In the three years since Jodie Comer first appeared on the cover of Stylist magazine – in celebration of her breakout role in everyone’s favourite assassin drama, Killing Eve (written by Phoebe Waller-Bridge) – her career has skyrocketed.
Since then, she’s gone on to win both a TV Bafta and Emmy for the role – not forgetting her Remarkable Women Award in 2019, which she celebrated alongside childhood friend and Olympic hero Katarina Johnson-Thompson.

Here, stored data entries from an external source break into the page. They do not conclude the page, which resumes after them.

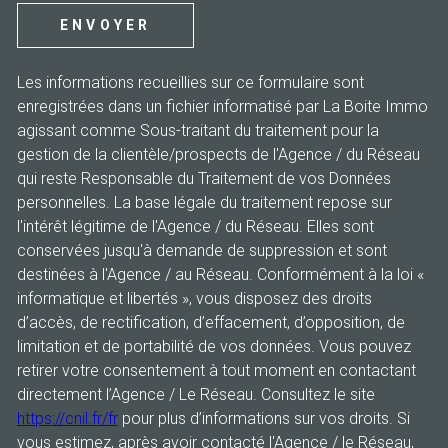
ENVOYER
Les informations recueillies sur ce formulaire sont
enregistrées dans un fichier informatisé par La Boite Immo
agissant comme Sous-traitant du traitement pour la
gestion de la clientèle/prospects de l'Agence / du Réseau
qui reste Responsable du Traitement de vos Données
personnelles. La base légale du traitement repose sur
l'intérêt légitime de l'Agence / du Réseau. Elles sont
conservées jusqu'à demande de suppression et sont
destinées à l'Agence / au Réseau. Conformément à la loi «
informatique et libertés », vous disposez des droits
d’accès, de rectification, d’effacement, d’opposition, de
limitation et de portabilité de vos données. Vous pouvez
retirer votre consentement à tout moment en contactant
directement l’Agence / Le Réseau. Consultez le site
https://cnil.fr/fr
pour plus d’informations sur vos droits. Si
vous estimez, après avoir contacté l'Agence / le Réseau,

And now that she’s on the verge of true Hollywood superstardom, we’re celebrating her on the cover of Stylist magazine again this week, and you can buy your copy here.
This week, her first major film comes out: the brilliant Free Guy, which she stars in alongside Ryan Reynolds. In the movie, created by Stranger Things’ Shawn Levy, she plays Milly, a video game developer and an avatar called Molotov Girl. It is wonderful: fun, funny, smart and full of heart – if you’re looking for the perfect film to get you back to the cinema after months away, we’ve found it for you.

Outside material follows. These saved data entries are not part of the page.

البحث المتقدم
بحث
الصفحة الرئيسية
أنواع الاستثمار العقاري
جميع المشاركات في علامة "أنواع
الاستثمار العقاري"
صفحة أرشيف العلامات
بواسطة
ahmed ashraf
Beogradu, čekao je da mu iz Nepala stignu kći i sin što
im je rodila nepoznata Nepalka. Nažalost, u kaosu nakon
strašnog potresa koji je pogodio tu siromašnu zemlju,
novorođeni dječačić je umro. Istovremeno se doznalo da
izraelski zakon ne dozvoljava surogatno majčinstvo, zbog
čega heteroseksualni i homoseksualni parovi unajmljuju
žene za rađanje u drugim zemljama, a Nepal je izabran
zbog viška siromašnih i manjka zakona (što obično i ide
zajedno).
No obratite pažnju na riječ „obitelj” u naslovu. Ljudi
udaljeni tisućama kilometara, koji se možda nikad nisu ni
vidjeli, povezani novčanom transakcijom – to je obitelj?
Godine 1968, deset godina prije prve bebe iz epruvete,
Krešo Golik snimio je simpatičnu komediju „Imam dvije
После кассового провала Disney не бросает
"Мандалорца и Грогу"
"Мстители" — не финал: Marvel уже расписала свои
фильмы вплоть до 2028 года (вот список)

Later this autumn, she will star in – and exec-produces – Help, a powerful drama about the care home crisis during the Covid pandemic, alongside the brilliant Stephen Graham.

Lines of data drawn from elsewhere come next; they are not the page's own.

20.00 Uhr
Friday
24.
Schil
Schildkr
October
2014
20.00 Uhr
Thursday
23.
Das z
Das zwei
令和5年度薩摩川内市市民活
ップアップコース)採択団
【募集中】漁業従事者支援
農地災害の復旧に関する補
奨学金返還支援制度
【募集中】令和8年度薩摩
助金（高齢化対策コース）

And then – oh, there’s more – in October The Last Duel will arrive in cinemas, which is going to be everything! She stars alongside Adam Driver and Matt Damon in the medieval film that sees her husband (Damon) challenge his squire (Driver) to a duel after Margueritte (Comer) accuses him of rape.
It’s directed by Ridley Scott (Alien, Gladiator, Thelma and Louise) and big things are already being predicted for it. Add to that the fact she’s currently filming season four, the final ever, of Killing Eve, and that’s a lot to look forward to for all the millions of Jodie-stans globally.
But while her career is soaring, Comer says one of her proudest achievements is coming to truly know herself, something so many of us are striving for in 2021. She says this was the unexpected silver lining of the pandemic.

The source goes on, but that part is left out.